Collected data
>>

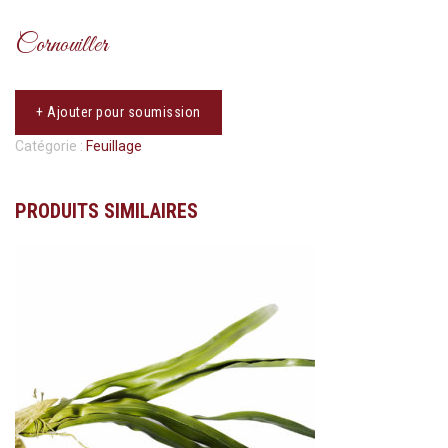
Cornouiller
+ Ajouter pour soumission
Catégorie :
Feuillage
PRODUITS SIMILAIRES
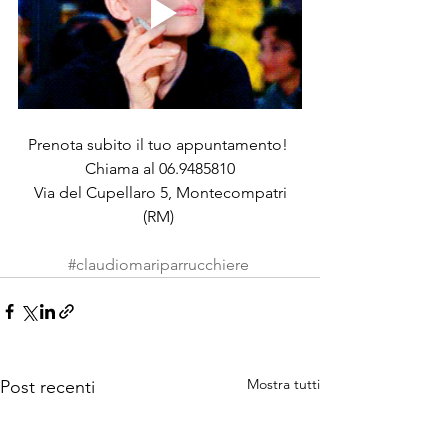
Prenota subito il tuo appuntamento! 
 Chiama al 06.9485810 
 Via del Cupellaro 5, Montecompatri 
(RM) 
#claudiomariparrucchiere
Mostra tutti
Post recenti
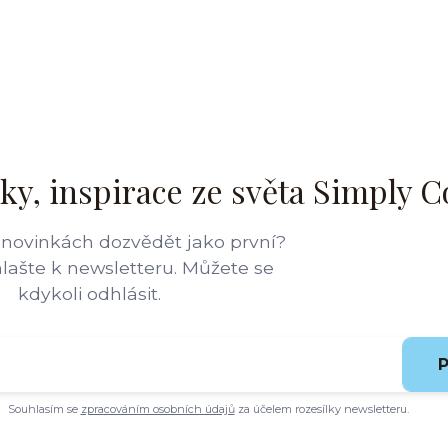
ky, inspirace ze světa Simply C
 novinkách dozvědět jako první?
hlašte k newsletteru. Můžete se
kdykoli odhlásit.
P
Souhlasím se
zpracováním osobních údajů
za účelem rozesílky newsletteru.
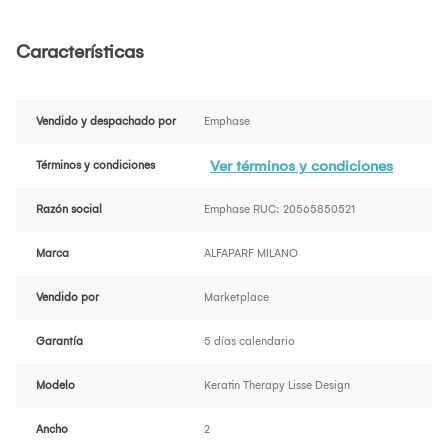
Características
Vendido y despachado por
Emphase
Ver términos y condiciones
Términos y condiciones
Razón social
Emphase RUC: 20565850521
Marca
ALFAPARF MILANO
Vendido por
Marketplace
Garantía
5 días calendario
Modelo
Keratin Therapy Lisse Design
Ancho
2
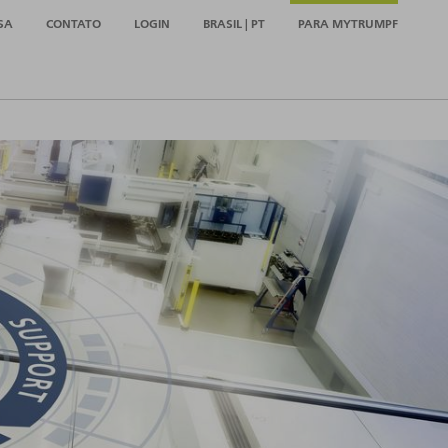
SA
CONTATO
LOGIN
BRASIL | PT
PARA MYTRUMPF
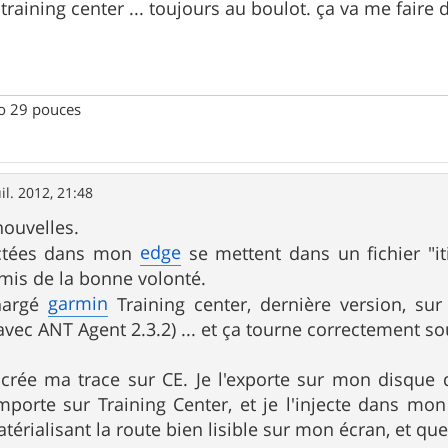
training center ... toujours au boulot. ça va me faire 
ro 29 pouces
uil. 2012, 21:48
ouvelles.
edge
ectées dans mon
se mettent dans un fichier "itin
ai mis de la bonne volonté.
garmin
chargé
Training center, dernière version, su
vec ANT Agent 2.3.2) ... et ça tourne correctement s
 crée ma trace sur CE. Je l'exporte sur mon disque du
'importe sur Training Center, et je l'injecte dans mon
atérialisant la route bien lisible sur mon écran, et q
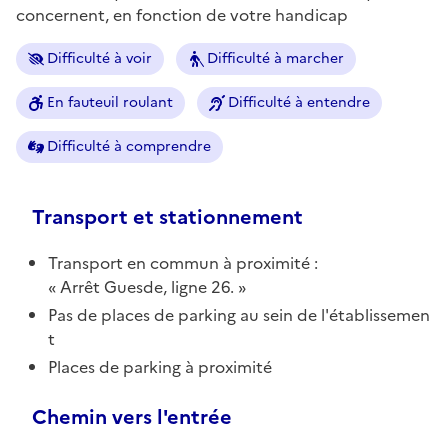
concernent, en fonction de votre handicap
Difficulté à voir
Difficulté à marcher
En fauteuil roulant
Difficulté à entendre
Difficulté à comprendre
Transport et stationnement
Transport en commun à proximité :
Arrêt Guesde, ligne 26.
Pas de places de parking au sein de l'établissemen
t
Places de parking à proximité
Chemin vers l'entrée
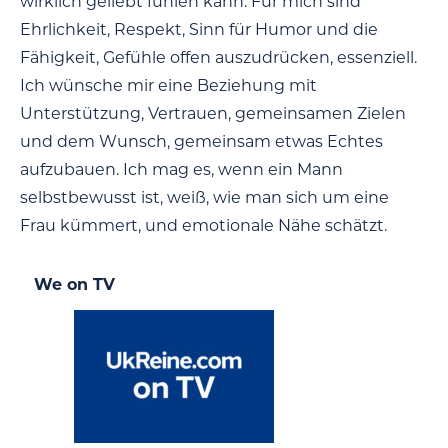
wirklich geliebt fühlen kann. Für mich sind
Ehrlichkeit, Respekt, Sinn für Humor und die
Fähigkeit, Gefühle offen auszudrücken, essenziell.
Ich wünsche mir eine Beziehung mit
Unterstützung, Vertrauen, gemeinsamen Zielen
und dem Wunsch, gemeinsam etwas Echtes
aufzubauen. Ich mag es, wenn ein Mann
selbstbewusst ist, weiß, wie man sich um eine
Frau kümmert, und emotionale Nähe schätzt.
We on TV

<<

* **Task brief**:
Pictures excluded, reproduce only the part above that opens with the line holding "ro 29 pouces" and closes with the line holding "Ehrlichkeit, Respekt, Sinn für Humor und die", exactly as written.

* **Solved exercise**:
ro 29 pouces
uil. 2012, 21:48
ouvelles.
edge
ectées dans mon
se mettent dans un fichier "itin
ai mis de la bonne volonté.
garmin
chargé
Training center, dernière version, su
vec ANT Agent 2.3.2) ... et ça tourne correctement s
 crée ma trace sur CE. Je l'exporte sur mon disque du
'importe sur Training Center, et je l'injecte dans mon
atérialisant la route bien lisible sur mon écran, et q
concernent, en fonction de votre handicap
Difficulté à voir
Difficulté à marcher
En fauteuil roulant
Difficulté à entendre
Difficulté à comprendre
Transport et stationnement
Transport en commun à proximité :
Arrêt Guesde, ligne 26.
Pas de places de parking au sein de l'établissemen
t
Places de parking à proximité
Chemin vers l'entrée
wirklich geliebt fühlen kann. Für mich sind
Ehrlichkeit, Respekt, Sinn für Humor und die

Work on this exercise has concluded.